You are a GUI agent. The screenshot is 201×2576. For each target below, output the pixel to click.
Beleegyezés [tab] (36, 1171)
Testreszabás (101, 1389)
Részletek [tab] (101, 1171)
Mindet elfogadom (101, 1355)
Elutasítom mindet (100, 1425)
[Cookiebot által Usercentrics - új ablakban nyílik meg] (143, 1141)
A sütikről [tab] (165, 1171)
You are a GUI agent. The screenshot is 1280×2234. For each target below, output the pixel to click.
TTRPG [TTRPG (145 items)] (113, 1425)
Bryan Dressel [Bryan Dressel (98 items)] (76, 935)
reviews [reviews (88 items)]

#####

§ **DIRECTIONS**
Retype exactly the lines from the one containing "You are a GUI agent. The screenshot is 1280×2234." through the last line of the records above, including both.

§ **RESPONSE FOR THIS EXERCISE**
You are a GUI agent. The screenshot is 1280×2234. For each target below, output the pixel to click.
TTRPG [TTRPG (145 items)] (113, 1425)
Bryan Dressel [Bryan Dressel (98 items)] (76, 935)
reviews [reviews (88 items)]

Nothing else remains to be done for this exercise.